» TASK GOAL
Please write out each entry below exactly as it appears.

^^^^

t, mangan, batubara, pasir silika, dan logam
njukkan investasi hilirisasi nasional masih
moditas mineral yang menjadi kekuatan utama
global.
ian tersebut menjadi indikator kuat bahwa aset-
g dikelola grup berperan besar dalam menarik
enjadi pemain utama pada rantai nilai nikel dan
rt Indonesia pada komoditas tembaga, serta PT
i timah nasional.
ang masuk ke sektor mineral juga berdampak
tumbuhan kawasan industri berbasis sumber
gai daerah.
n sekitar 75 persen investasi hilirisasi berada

^^^^

» RESULT
t, mangan, batubara, pasir silika, dan logam
njukkan investasi hilirisasi nasional masih
moditas mineral yang menjadi kekuatan utama
global.
ian tersebut menjadi indikator kuat bahwa aset-
g dikelola grup berperan besar dalam menarik
enjadi pemain utama pada rantai nilai nikel dan
rt Indonesia pada komoditas tembaga, serta PT
i timah nasional.
ang masuk ke sektor mineral juga berdampak
tumbuhan kawasan industri berbasis sumber
gai daerah.
n sekitar 75 persen investasi hilirisasi berada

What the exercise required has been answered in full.